A combination of ten randomly chosen, untreated, multicoloured MP fragments, pellets, and films were investigated using the beta prototype (Figure 5). Two of the ten MPs were not identified: a deep purple pellet (diameter 2.5 mm) and an iridescent, black pellet (diameter 4.5 mm). Like Figure 4, the darker-coloured MPs could not be detected; however, in this case, the significant size and iridescence of the black pellet made it highly noticeable to the naked eye. Regardless of visibility, all black MPs have the potential to be overlooked by the beta prototype due to the obscurity of the black background pad. However, if the colour of the background pad is changed, black and other very dark-coloured MPs can be detected.

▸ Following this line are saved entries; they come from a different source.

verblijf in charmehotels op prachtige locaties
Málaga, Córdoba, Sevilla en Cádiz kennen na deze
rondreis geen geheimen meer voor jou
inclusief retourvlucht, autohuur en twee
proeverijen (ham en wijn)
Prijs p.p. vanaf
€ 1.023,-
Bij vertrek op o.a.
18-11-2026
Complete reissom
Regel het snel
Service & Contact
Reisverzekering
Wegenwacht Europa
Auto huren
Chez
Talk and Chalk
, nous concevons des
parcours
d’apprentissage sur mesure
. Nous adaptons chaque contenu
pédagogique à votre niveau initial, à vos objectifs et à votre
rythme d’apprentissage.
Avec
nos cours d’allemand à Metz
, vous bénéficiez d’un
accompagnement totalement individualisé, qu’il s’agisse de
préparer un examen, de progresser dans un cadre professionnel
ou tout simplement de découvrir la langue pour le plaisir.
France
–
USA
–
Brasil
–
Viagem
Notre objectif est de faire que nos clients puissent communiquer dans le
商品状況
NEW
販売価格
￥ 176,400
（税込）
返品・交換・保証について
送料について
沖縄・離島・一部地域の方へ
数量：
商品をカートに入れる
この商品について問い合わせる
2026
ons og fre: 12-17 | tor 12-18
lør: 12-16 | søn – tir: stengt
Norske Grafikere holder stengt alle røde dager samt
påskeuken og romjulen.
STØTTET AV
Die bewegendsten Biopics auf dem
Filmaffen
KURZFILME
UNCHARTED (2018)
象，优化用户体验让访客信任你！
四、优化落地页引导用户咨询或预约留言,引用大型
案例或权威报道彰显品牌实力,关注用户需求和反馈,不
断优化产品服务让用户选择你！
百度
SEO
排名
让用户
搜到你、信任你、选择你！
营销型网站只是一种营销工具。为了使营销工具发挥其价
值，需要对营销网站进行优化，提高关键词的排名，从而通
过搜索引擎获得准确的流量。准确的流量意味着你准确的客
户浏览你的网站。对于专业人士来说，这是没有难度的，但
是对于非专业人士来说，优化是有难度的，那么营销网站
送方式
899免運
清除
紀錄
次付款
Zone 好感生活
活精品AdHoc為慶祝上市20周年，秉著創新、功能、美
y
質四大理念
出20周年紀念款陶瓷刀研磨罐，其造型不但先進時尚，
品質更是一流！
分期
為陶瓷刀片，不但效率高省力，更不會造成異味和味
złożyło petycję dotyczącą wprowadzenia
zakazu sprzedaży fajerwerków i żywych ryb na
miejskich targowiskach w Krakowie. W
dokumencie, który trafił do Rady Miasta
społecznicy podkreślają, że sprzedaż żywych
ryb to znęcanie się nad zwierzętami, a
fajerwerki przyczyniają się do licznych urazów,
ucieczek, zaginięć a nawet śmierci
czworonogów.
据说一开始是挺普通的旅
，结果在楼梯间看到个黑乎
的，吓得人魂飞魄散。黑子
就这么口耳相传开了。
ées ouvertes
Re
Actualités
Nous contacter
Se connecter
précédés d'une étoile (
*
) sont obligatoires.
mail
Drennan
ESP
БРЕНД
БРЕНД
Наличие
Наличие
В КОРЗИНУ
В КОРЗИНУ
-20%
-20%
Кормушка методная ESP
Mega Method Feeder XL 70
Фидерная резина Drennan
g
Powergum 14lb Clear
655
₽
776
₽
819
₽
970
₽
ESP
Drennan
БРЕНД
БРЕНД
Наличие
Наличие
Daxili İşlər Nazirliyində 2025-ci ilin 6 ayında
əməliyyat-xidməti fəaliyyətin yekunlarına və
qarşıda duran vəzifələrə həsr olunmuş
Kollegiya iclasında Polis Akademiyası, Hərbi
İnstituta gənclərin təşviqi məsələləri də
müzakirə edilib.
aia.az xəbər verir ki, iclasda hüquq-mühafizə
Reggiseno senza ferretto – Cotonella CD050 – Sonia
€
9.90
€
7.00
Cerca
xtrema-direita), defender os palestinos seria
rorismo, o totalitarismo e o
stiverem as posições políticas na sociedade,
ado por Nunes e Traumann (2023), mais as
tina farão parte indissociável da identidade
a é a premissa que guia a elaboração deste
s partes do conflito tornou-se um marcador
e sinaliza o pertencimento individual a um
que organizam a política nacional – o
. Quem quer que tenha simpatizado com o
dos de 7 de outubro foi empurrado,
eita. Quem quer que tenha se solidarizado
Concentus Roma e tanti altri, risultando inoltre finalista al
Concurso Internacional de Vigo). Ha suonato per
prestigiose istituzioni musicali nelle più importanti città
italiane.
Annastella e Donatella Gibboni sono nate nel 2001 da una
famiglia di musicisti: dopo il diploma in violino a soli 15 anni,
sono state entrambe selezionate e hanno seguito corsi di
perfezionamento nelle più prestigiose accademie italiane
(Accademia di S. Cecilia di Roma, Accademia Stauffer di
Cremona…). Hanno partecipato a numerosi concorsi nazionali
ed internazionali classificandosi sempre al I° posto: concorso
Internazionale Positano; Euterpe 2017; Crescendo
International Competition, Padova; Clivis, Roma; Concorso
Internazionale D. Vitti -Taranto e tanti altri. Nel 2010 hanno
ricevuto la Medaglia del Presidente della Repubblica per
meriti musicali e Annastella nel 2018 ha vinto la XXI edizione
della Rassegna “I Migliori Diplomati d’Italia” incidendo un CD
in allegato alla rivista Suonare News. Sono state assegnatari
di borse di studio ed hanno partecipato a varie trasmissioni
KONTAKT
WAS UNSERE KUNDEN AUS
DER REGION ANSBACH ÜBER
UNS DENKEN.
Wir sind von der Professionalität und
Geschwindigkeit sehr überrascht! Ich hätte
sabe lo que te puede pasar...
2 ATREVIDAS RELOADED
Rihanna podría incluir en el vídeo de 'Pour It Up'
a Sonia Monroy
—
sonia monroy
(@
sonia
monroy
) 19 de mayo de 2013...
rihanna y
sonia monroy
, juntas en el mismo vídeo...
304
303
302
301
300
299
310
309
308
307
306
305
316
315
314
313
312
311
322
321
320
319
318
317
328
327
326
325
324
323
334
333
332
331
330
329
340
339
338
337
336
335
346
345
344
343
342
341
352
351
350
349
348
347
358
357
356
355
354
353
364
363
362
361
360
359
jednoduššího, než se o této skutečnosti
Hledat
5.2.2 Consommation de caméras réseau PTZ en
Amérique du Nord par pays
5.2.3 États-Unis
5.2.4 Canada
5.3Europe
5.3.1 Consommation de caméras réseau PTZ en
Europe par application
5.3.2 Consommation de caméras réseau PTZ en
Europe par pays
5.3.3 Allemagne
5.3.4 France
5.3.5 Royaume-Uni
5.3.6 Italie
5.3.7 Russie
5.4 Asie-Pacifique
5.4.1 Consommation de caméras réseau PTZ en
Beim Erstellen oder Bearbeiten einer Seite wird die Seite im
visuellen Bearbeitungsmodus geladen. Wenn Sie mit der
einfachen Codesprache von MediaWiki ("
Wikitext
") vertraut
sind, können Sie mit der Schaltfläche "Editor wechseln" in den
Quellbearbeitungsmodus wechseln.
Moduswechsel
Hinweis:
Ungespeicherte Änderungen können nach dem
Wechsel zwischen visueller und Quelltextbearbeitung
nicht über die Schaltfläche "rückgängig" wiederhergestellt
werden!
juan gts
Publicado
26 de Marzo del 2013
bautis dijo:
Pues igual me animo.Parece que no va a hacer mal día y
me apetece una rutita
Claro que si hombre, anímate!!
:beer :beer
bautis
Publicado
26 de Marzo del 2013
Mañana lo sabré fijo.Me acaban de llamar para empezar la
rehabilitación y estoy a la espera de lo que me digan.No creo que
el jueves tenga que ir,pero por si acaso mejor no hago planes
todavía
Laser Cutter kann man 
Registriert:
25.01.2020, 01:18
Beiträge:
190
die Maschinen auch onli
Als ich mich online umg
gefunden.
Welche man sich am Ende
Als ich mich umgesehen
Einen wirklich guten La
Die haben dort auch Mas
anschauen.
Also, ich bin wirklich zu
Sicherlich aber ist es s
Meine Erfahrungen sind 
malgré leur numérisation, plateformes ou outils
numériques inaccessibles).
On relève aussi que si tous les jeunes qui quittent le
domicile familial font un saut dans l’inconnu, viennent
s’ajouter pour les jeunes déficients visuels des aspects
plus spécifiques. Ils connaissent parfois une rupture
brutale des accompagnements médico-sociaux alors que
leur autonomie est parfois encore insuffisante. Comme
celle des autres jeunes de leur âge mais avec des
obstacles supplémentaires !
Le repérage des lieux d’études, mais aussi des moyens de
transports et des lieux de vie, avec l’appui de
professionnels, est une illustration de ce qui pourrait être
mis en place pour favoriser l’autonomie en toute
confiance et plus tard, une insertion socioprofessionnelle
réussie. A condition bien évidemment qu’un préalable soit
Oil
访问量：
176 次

The beta prototype’s AI analysis determined green had the highest occurrence (37.5%), followed by white (25%), and yellow, grey, and blue (12.5% each). The actual colours of the sampled MPs were different from the detected results: MP 1 was yellow, MPs 2 and 5 were white, MP 3 was green, MP 4 was pink, MPs 6 and 8 were blue, and MP 7 was gold. The AI-determined colour distribution did not perform adequately, particularly for the transient colours, as it was unable to detect pink and gold and inaccurately detected grey and the distribution of the remaining colours.
Fifty randomly selected, untreated, multicoloured MP fragments were evaluated using the beta prototype (Figure 6). The size limitations of the beta prototype were tested by using translucent blue and white toothbrush bristles, with impressive results: eight of nine bristles (MPs 37 to 41 and 43 to 45) were detected. The beta prototype may have a high aptitude for fishing line and net MP detection, which would be highly beneficial to coastal and freshwater sampling surveys.
AI analysis issues were more apparent in this sample—two blank areas within the generated image were counted as MPs by the AI technology (MPs 47 and 48). Additionally, the generated image for MP 46 (Figure 5a,b) was not a detected MP but the number “8” from the numbering applied by the AI technology to quantify the MPs within the sample image. MPs 46, 47, and 48 could not be included as viable MP detections since they did not provide reliable information to the user.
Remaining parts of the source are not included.